The Best Movies of the Year: Facing the End of the World in Shin Ultraman

In the realm of action movies, the end of the world is a routine threat. Whether it’s a nefarious supervillain scheming to deploy a doomsday device or an all-consuming menace from beyond the stars, countless stories have dangled the fate of everything before our eyes to keep us on the edge of our seats. However, there’s a problem with this approach, particularly if you’re a seasoned moviegoer: Seeing this scenario play out over and over again eventually becomes numbing. It can feel like every other high-octane climax escalates its stakes to such gargantuan proportions that it becomes difficult to wrap your head around their scale. These kinds of shifts can also sideline the more grounded concerns of its characters, whose problems become dwarfed by the sheer size of what’s in front of them. We can easily relate to the day-to-day issues of people trying to get by, but can we fully grasp what facing the end of the planet would be like? Well, it turns out that, given the right framing, we at least partially can. Although Shin Ultraman is another story that builds towards an apocalyptic scenario, it makes the most of this premise through imagery that appropriately communicates the grandeur of this concept and the cosmic dread it inspires.
For those unfamiliar, Ultraman is a long-running Japanese TV show following a superhero who grows to giant proportions so he can battle similarly large monsters. It’s a tokusatsu series, a term used to describe the FX-heavy live-action productions that followed in the wake of Godzilla (1954), and that frequently feature either kaiju, masked do-gooders such as Kamen Rider or Super Sentai (which was adapted into Power Rangers in America), or combine them in the Kyodai Hero subgenre, which the original 1966 run of Ultraman helped popularize.

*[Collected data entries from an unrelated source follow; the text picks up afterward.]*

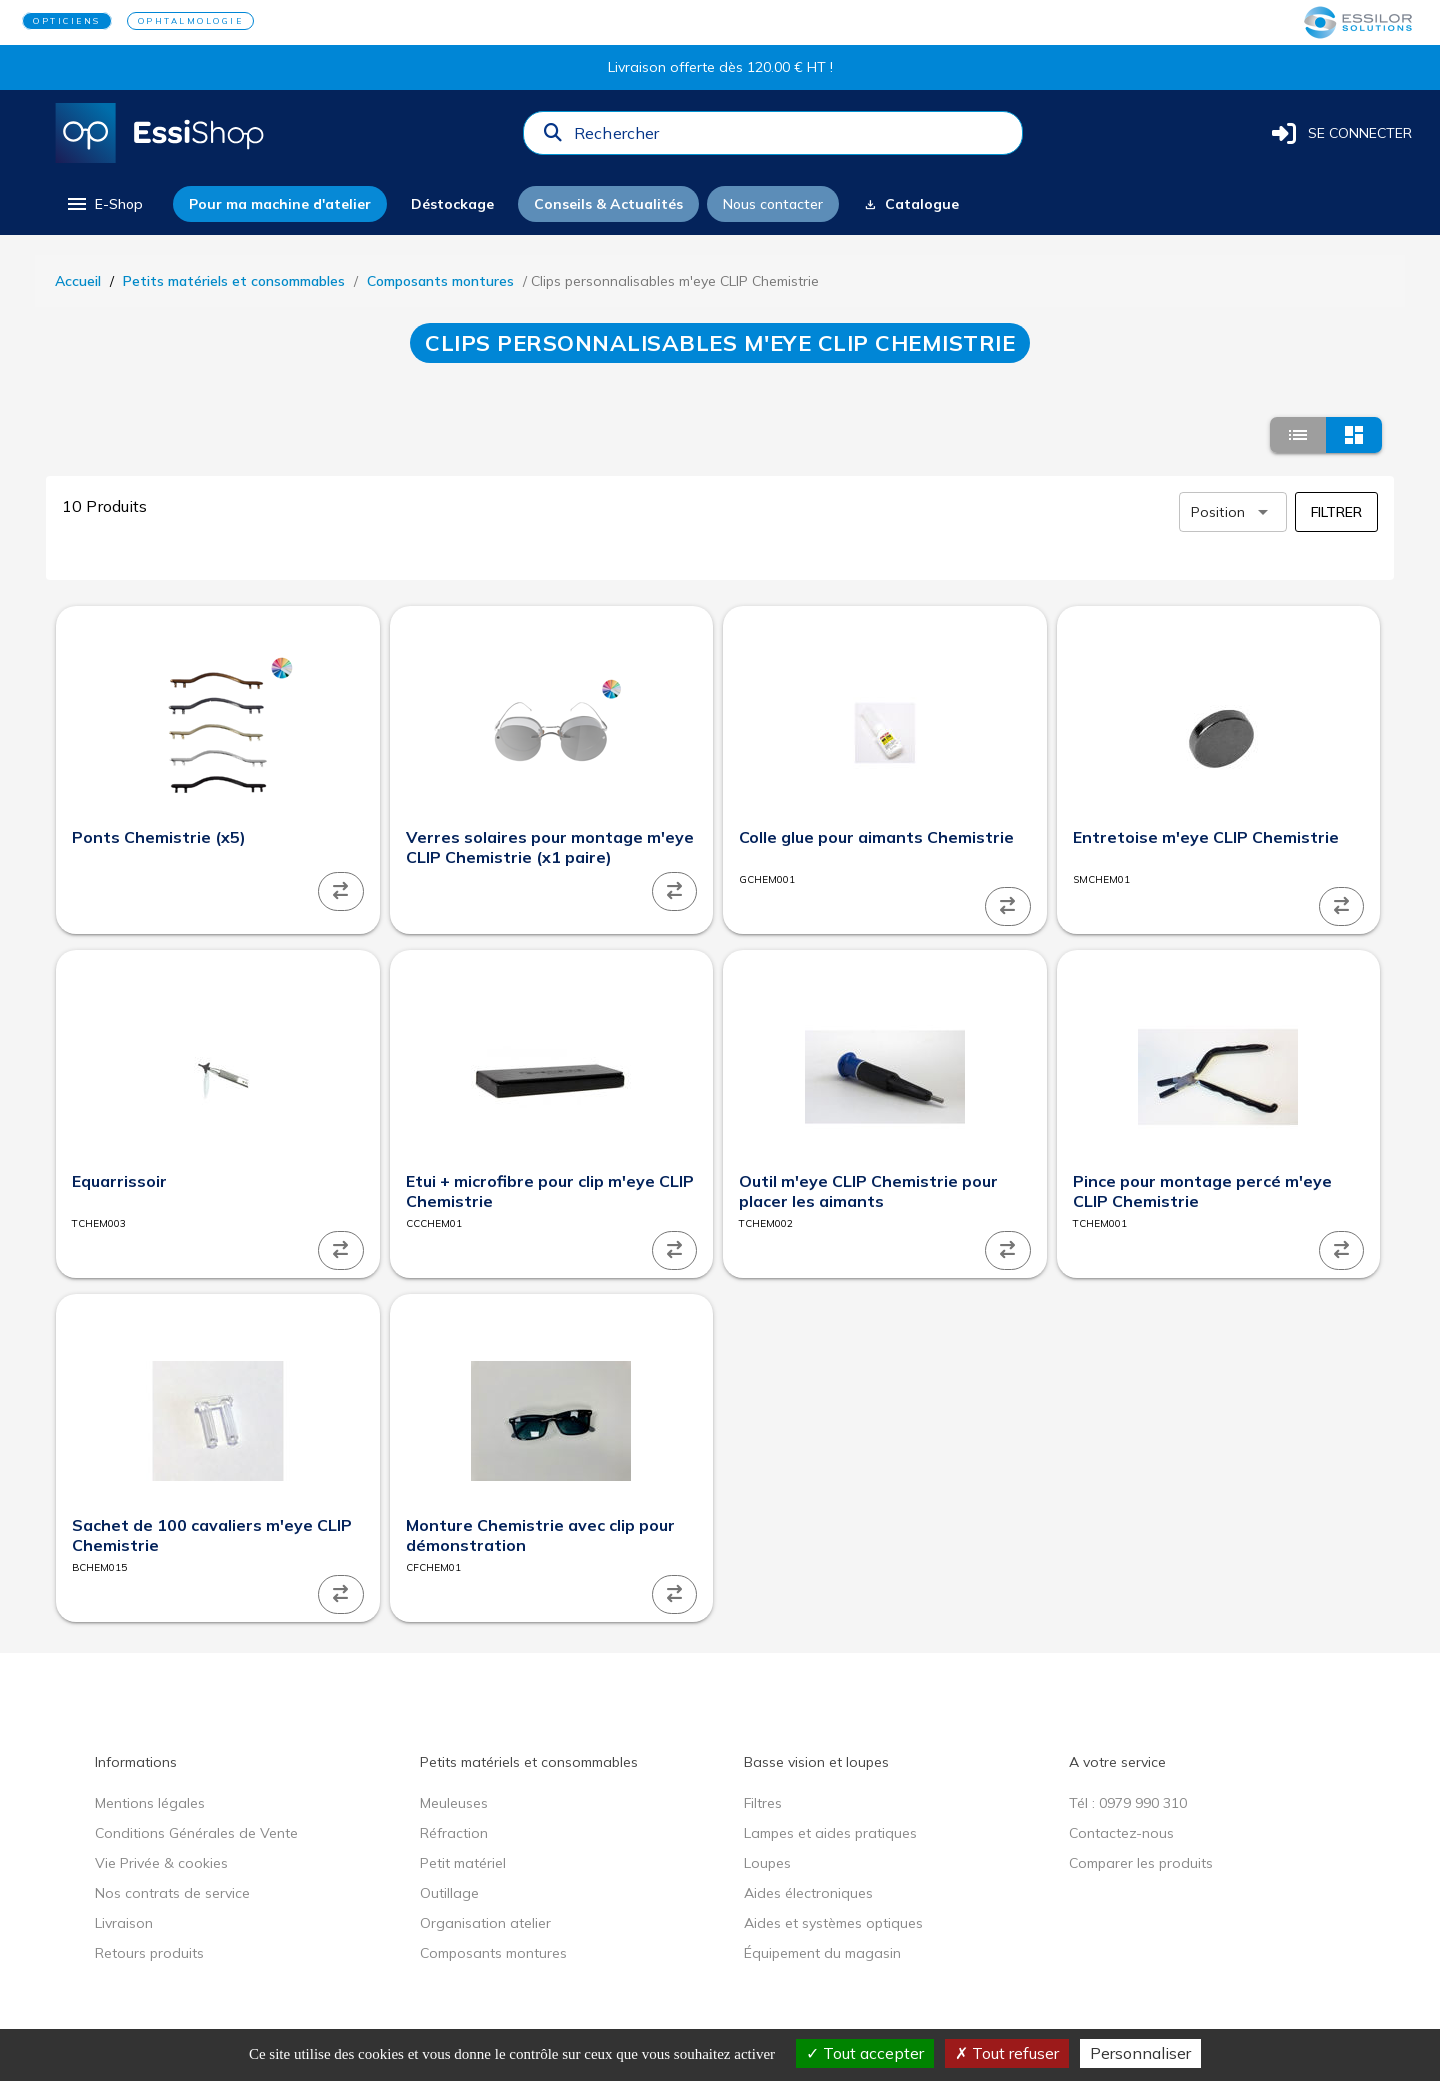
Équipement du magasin (822, 1953)
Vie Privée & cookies (161, 1863)
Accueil (78, 281)
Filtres (763, 1803)
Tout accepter (865, 2053)
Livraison (124, 1923)
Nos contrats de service (172, 1893)
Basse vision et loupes (816, 1762)
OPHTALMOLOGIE (191, 21)
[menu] (103, 204)
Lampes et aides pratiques (830, 1833)
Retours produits (149, 1953)
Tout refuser (1007, 2053)
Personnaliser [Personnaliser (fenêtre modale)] (1140, 2053)
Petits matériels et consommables (234, 281)
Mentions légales (150, 1803)
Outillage (449, 1893)
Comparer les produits (1141, 1863)
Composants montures (440, 281)
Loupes (767, 1863)
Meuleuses (454, 1803)
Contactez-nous (1121, 1833)
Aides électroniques (808, 1893)
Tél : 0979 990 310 (1128, 1803)
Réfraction (454, 1833)
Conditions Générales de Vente (196, 1833)
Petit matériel (463, 1863)
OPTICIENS (67, 21)
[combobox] (792, 138)
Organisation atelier (485, 1923)
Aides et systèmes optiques (833, 1923)
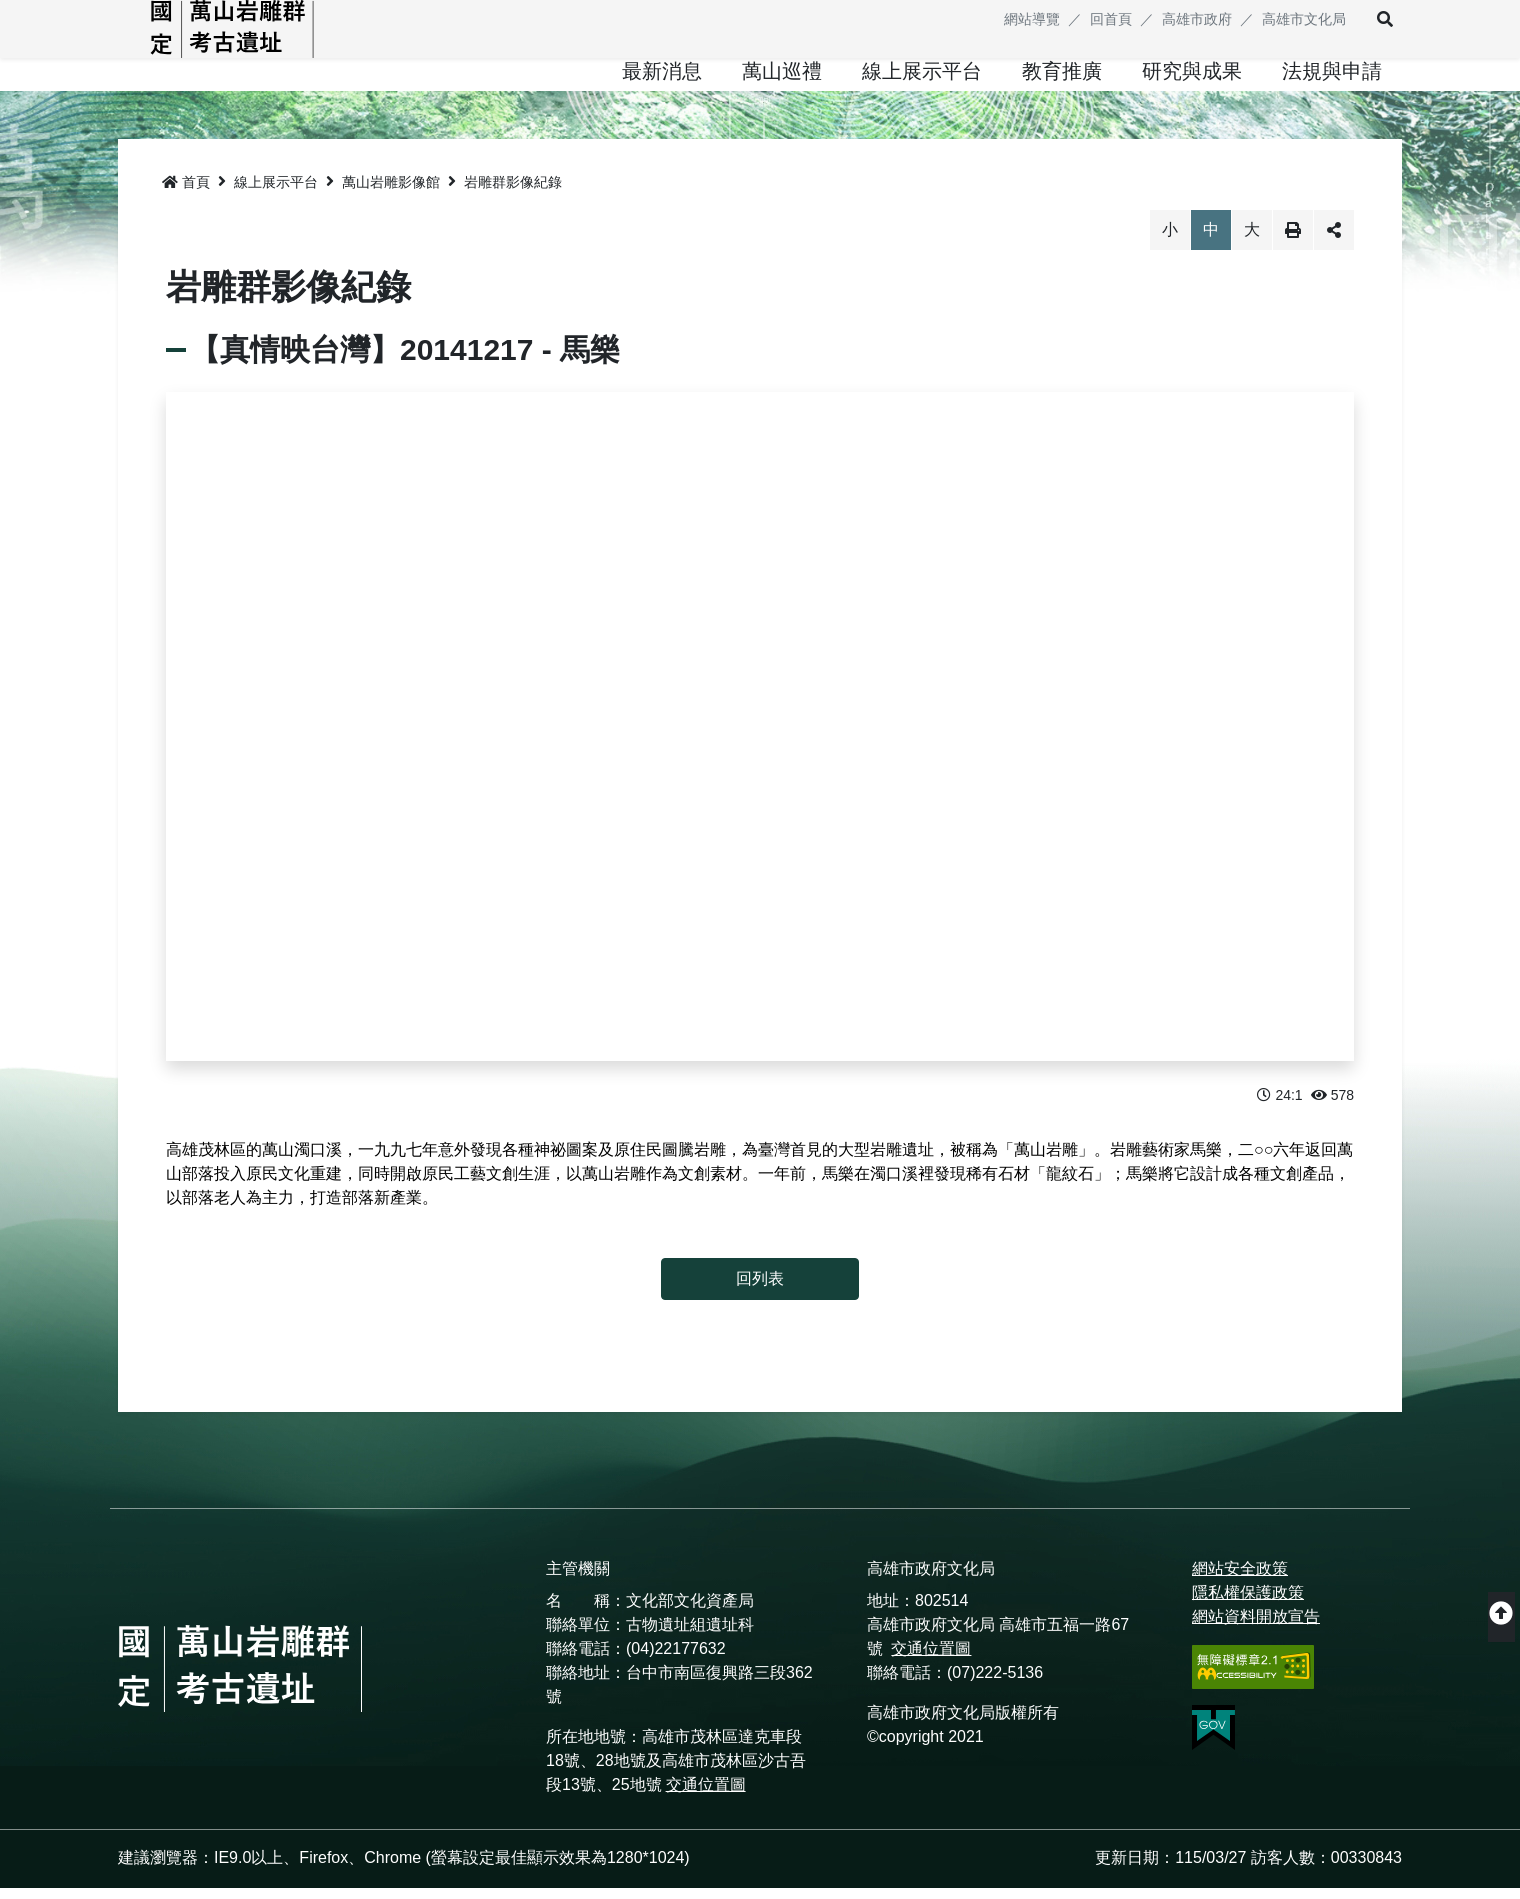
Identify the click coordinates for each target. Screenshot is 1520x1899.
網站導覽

Shin Ultraman is a standalone film that reimagines this setup and was written by Hideaki Anno, the legendary creator of anime like Neon Genesis Evangelion, and directed by Shinji Higuchi, who has collaborated with Anno in the past and worked on several tokusatsu projects.
While this is another case of a beloved series being reenvisioned, Shin Ultraman is far less interested in altering tone or texture to cater to contemporary audiences. It doesn’t make the proceedings “grittier” or more nakedly self-aware. Instead, its special effects and aesthetic seek to directly replicate the campy thrills of a posing, laser-beam-launching vigilante who battles big lizards and nefarious aliens. Shin Ultraman even feels structured like a TV show, with a sequence of initially separate threats that escalate over time, including subterranean monsters, Machiavellian would-be conquerors, and an almost unfathomable final foe. This earnestness very much works in its favor, and it’s this last enemy, which threatens the destruction of everything, that sets up the film’s most compelling plotline.
After defeating many previously alluded-to massive creatures and interstellar invaders, Ultraman (Takumi Saitoh) is greeted by Zōffy (Koichi Yamadera), an adjudicator from his former planet. We learn that by interacting with earthlings and exposing them to size growth technology, our hero has gone against the code of his people and demonstrated that humans could be potentially used as “bioweapons” due to their compatibility with the tech. Because they could eventually be repurposed into killing machines, Zōffy callously rules that their home must be annihilated, citing that the loss of one out of 13 billion intelligent lifeforms will make little difference in the grand scheme of things. He summons the Ultimate Celestial Suppression Weapon, Zetton, a being so large that even though it’s stationed in outer space, it can still be seen from Earth’s surface. In a short time, the creature will fire a beam that will destroy the entire solar system. Ultraman informs his companions of this threat and, believing that he’s humanity’s only hope, flies to intercept this adversary. But he’s no match for the creature and is quickly thrashed before crashing back down to the planet below.
On its face, these absurd turns seem like they would run into the exact problems that plague many final acts, blowing up the scale to such cartoonish proportions that the proceedings lose all meaning. However, that doesn’t come to pass. The most straightforward explanation for this is that, over the course of Shin Ultraman, we’re introduced to a natural escalation of seemingly impossible-to-defeat extraterrestrial foes, making it so that when we finally meet one that can obliterate entire planetary systems, this threat doesn’t feel particularly out of place.
But more than this, the appearance of what may as well be a wrathful deep space god materializing from the heavens connects perfectly with Shin Ultraman’s growing sense of cosmic horror. As the members of the S-Class Species Suppression Protocol (SSSP), an anti-kaiju force helmed by pitiful Earthlings, face increasingly insurmountable opponents, we feel as they, and the rest of humanity, are overwhelmed by their smallness compared to an incalculably vast universe that’s suddenly revealed itself. Merely contemplating the theoretical scope of outer space invites a feeling of vague nihilistic purposelessness, but for these people, the hypothetical harshness of this greater world has been made literal, as a harbinger of doom. In response to this creeping dread, they’ve increasingly clung to Ultraman while tacitly admitting that they’re defenseless against these previously unimaginable forces. So, when he is swatted out of the sky like a gnat by Zetton, much of Earth’s leadership resigns itself to oblivion.